Output each of the entries exactly, skipping every picture they contain.

--------------------------------------------------

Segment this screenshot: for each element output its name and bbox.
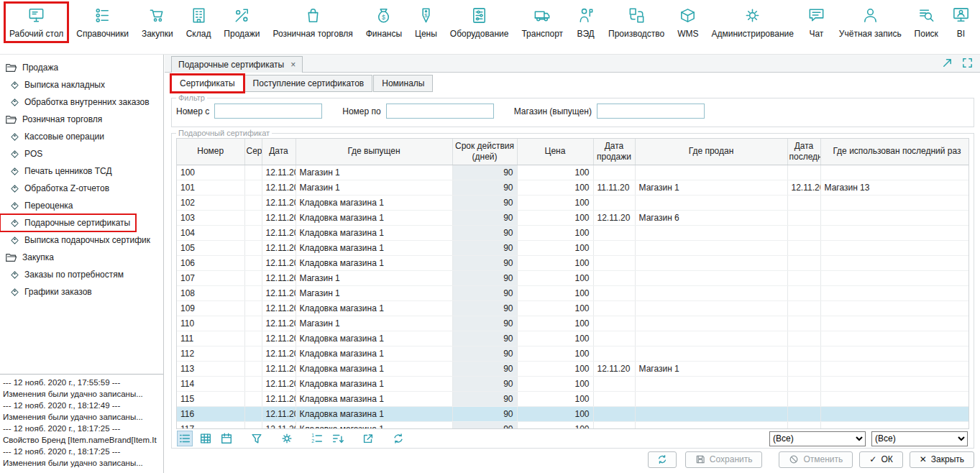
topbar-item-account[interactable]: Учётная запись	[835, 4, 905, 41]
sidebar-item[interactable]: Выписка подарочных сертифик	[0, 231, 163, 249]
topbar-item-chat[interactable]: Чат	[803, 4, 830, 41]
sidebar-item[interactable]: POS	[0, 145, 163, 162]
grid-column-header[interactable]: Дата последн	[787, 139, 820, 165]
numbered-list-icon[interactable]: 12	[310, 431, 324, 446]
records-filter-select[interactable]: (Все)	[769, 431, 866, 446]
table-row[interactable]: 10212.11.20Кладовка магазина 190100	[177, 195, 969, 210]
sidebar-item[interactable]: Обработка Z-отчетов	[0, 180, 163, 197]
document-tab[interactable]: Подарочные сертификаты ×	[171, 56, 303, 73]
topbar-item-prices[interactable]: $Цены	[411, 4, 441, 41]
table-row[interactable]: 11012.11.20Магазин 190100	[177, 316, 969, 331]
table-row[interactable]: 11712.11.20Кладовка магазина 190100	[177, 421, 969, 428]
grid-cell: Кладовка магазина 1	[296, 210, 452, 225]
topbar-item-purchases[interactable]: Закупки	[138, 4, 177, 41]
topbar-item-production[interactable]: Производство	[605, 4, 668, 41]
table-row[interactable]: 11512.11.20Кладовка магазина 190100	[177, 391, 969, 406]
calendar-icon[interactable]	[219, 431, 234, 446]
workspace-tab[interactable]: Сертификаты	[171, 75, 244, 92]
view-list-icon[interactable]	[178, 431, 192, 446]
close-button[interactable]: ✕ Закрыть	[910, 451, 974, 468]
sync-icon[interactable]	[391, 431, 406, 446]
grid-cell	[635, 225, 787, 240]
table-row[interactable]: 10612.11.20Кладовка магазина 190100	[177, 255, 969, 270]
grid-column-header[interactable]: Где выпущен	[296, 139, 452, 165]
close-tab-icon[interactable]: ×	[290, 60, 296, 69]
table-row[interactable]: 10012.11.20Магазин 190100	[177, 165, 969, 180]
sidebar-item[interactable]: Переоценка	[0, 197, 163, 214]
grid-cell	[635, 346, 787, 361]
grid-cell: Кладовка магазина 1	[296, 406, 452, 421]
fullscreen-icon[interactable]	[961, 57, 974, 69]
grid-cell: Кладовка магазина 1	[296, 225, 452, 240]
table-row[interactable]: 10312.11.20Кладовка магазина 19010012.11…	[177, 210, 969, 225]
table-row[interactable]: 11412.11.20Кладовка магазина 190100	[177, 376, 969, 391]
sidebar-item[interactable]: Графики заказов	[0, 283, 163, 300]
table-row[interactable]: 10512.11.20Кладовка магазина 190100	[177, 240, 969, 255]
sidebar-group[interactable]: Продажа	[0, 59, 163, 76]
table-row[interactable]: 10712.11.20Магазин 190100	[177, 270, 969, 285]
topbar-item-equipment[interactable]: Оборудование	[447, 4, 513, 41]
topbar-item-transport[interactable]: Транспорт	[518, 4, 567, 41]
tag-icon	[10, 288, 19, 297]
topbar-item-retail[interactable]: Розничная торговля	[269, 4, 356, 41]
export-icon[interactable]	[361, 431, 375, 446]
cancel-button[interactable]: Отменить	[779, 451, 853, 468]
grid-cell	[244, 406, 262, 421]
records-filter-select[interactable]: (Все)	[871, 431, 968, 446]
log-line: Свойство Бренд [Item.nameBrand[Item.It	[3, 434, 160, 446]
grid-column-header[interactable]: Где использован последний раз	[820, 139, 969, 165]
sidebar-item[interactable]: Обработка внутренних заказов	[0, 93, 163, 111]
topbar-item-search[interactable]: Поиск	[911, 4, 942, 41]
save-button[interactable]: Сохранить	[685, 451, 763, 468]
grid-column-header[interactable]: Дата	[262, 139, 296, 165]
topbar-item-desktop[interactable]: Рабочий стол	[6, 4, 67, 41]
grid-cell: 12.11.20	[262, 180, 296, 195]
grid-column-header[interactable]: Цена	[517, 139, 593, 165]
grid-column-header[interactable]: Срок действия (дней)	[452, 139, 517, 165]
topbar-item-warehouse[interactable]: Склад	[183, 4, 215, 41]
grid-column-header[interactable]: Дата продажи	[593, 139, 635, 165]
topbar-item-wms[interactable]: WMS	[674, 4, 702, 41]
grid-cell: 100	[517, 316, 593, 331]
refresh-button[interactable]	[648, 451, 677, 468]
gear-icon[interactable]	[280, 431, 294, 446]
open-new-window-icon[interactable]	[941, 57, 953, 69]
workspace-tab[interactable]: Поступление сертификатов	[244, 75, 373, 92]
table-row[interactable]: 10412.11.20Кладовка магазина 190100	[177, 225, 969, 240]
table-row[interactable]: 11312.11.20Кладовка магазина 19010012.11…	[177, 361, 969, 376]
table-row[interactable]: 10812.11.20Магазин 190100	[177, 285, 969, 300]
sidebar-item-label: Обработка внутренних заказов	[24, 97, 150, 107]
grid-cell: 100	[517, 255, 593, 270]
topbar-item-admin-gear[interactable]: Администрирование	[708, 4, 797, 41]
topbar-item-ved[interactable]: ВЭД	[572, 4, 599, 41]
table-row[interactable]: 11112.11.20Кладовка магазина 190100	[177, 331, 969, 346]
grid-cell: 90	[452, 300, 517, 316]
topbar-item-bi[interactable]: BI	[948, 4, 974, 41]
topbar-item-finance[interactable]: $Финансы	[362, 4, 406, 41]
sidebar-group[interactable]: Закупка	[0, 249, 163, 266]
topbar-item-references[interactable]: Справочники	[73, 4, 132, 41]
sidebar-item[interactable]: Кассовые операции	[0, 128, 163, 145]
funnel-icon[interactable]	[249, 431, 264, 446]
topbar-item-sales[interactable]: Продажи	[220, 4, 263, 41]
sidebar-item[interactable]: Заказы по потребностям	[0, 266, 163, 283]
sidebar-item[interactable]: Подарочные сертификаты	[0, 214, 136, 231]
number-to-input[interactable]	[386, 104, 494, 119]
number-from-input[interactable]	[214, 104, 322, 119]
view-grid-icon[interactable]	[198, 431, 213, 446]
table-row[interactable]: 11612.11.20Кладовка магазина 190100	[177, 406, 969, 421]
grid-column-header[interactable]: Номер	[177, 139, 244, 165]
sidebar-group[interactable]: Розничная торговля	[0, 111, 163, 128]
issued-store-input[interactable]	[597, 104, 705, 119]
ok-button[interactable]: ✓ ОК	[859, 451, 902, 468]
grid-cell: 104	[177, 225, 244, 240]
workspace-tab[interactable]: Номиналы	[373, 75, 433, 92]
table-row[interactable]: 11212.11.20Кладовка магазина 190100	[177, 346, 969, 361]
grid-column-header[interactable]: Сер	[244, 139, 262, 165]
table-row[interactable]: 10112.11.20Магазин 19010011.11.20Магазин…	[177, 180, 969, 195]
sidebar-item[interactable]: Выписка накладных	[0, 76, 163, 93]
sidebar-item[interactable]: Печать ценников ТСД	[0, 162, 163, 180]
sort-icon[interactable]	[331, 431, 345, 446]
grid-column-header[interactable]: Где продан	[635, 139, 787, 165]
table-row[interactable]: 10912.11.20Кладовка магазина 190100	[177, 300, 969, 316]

--------------------------------------------------

**RESPONSE FOR THIS EXERCISE**
Segment this screenshot: for each element output its name and bbox.
topbar-item-account[interactable]: Учётная запись	[835, 4, 905, 41]
sidebar-item[interactable]: Выписка подарочных сертифик	[0, 231, 163, 249]
topbar-item-chat[interactable]: Чат	[803, 4, 830, 41]
sidebar-item[interactable]: POS	[0, 145, 163, 162]
grid-column-header[interactable]: Дата последн	[787, 139, 820, 165]
numbered-list-icon[interactable]: 12	[310, 431, 324, 446]
records-filter-select[interactable]: (Все)	[769, 431, 866, 446]
table-row[interactable]: 10212.11.20Кладовка магазина 190100	[177, 195, 969, 210]
sidebar-item[interactable]: Обработка Z-отчетов	[0, 180, 163, 197]
document-tab[interactable]: Подарочные сертификаты ×	[171, 56, 303, 73]
topbar-item-prices[interactable]: $Цены	[411, 4, 441, 41]
table-row[interactable]: 11012.11.20Магазин 190100	[177, 316, 969, 331]
table-row[interactable]: 11712.11.20Кладовка магазина 190100	[177, 421, 969, 428]
grid-cell: Кладовка магазина 1	[296, 210, 452, 225]
topbar-item-purchases[interactable]: Закупки	[138, 4, 177, 41]
topbar-item-production[interactable]: Производство	[605, 4, 668, 41]
table-row[interactable]: 11512.11.20Кладовка магазина 190100	[177, 391, 969, 406]
calendar-icon[interactable]	[219, 431, 234, 446]
workspace-tab[interactable]: Сертификаты	[171, 75, 244, 92]
view-list-icon[interactable]	[178, 431, 192, 446]
close-button[interactable]: ✕ Закрыть	[910, 451, 974, 468]
sync-icon[interactable]	[391, 431, 406, 446]
grid-cell	[635, 225, 787, 240]
table-row[interactable]: 10612.11.20Кладовка магазина 190100	[177, 255, 969, 270]
grid-column-header[interactable]: Где выпущен	[296, 139, 452, 165]
close-tab-icon[interactable]: ×	[290, 60, 296, 69]
table-row[interactable]: 10012.11.20Магазин 190100	[177, 165, 969, 180]
sidebar-item[interactable]: Переоценка	[0, 197, 163, 214]
grid-cell	[635, 346, 787, 361]
grid-cell: Кладовка магазина 1	[296, 406, 452, 421]
fullscreen-icon[interactable]	[961, 57, 974, 69]
grid-cell: Кладовка магазина 1	[296, 225, 452, 240]
table-row[interactable]: 10312.11.20Кладовка магазина 19010012.11…	[177, 210, 969, 225]
table-row[interactable]: 11412.11.20Кладовка магазина 190100	[177, 376, 969, 391]
sidebar-item[interactable]: Графики заказов	[0, 283, 163, 300]
table-row[interactable]: 10512.11.20Кладовка магазина 190100	[177, 240, 969, 255]
sidebar-group[interactable]: Продажа	[0, 59, 163, 76]
table-row[interactable]: 10712.11.20Магазин 190100	[177, 270, 969, 285]
topbar-item-equipment[interactable]: Оборудование	[447, 4, 513, 41]
topbar-item-transport[interactable]: Транспорт	[518, 4, 567, 41]
tag-icon	[10, 288, 19, 297]
topbar-item-retail[interactable]: Розничная торговля	[269, 4, 356, 41]
export-icon[interactable]	[361, 431, 375, 446]
cancel-button[interactable]: Отменить	[779, 451, 853, 468]
grid-cell	[244, 406, 262, 421]
records-filter-select[interactable]: (Все)	[871, 431, 968, 446]
log-line: Свойство Бренд [Item.nameBrand[Item.It	[3, 434, 160, 446]
grid-column-header[interactable]: Где использован последний раз	[820, 139, 969, 165]
sidebar-item[interactable]: Обработка внутренних заказов	[0, 93, 163, 111]
topbar-item-search[interactable]: Поиск	[911, 4, 942, 41]
save-button[interactable]: Сохранить	[685, 451, 763, 468]
grid-column-header[interactable]: Дата	[262, 139, 296, 165]
topbar-item-desktop[interactable]: Рабочий стол	[6, 4, 67, 41]
grid-cell: 12.11.20	[262, 180, 296, 195]
grid-column-header[interactable]: Цена	[517, 139, 593, 165]
grid-column-header[interactable]: Срок действия (дней)	[452, 139, 517, 165]
topbar-item-warehouse[interactable]: Склад	[183, 4, 215, 41]
grid-column-header[interactable]: Дата продажи	[593, 139, 635, 165]
topbar-item-wms[interactable]: WMS	[674, 4, 702, 41]
grid-cell: 100	[517, 316, 593, 331]
refresh-button[interactable]	[648, 451, 677, 468]
gear-icon[interactable]	[280, 431, 294, 446]
open-new-window-icon[interactable]	[941, 57, 953, 69]
workspace-tab[interactable]: Поступление сертификатов	[244, 75, 373, 92]
table-row[interactable]: 10412.11.20Кладовка магазина 190100	[177, 225, 969, 240]
table-row[interactable]: 11312.11.20Кладовка магазина 19010012.11…	[177, 361, 969, 376]
table-row[interactable]: 10812.11.20Магазин 190100	[177, 285, 969, 300]
sidebar-item-label: Обработка внутренних заказов	[24, 97, 150, 107]
grid-cell: 100	[517, 255, 593, 270]
topbar-item-admin-gear[interactable]: Администрирование	[708, 4, 797, 41]
topbar-item-ved[interactable]: ВЭД	[572, 4, 599, 41]
table-row[interactable]: 11112.11.20Кладовка магазина 190100	[177, 331, 969, 346]
grid-cell: 90	[452, 300, 517, 316]
topbar-item-bi[interactable]: BI	[948, 4, 974, 41]
topbar-item-finance[interactable]: $Финансы	[362, 4, 406, 41]
sidebar-group[interactable]: Закупка	[0, 249, 163, 266]
topbar-item-references[interactable]: Справочники	[73, 4, 132, 41]
sidebar-item[interactable]: Кассовые операции	[0, 128, 163, 145]
funnel-icon[interactable]	[249, 431, 264, 446]
topbar-item-sales[interactable]: Продажи	[220, 4, 263, 41]
sidebar-item[interactable]: Заказы по потребностям	[0, 266, 163, 283]
sidebar-item[interactable]: Подарочные сертификаты	[0, 214, 136, 231]
number-to-input[interactable]	[386, 104, 494, 119]
number-from-input[interactable]	[214, 104, 322, 119]
view-grid-icon[interactable]	[198, 431, 213, 446]
table-row[interactable]: 11612.11.20Кладовка магазина 190100	[177, 406, 969, 421]
grid-column-header[interactable]: Номер	[177, 139, 244, 165]
sidebar-group[interactable]: Розничная торговля	[0, 111, 163, 128]
issued-store-input[interactable]	[597, 104, 705, 119]
ok-button[interactable]: ✓ ОК	[859, 451, 902, 468]
grid-cell: 104	[177, 225, 244, 240]
workspace-tab[interactable]: Номиналы	[373, 75, 433, 92]
table-row[interactable]: 11212.11.20Кладовка магазина 190100	[177, 346, 969, 361]
grid-column-header[interactable]: Сер	[244, 139, 262, 165]
table-row[interactable]: 10112.11.20Магазин 19010011.11.20Магазин…	[177, 180, 969, 195]
sidebar-item[interactable]: Выписка накладных	[0, 76, 163, 93]
sidebar-item[interactable]: Печать ценников ТСД	[0, 162, 163, 180]
sort-icon[interactable]	[331, 431, 345, 446]
grid-column-header[interactable]: Где продан	[635, 139, 787, 165]
table-row[interactable]: 10912.11.20Кладовка магазина 190100	[177, 300, 969, 316]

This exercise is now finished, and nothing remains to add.